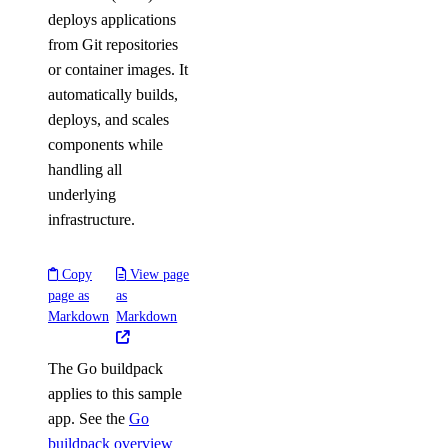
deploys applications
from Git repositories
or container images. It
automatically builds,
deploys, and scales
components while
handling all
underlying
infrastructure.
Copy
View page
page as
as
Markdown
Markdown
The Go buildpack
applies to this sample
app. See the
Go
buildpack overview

Problem description
Quote verbatim the line containing "The Go buildpack" and every line after it through the end of the records above.

Response to this exercise
The Go buildpack
applies to this sample
app. See the
Go
buildpack overview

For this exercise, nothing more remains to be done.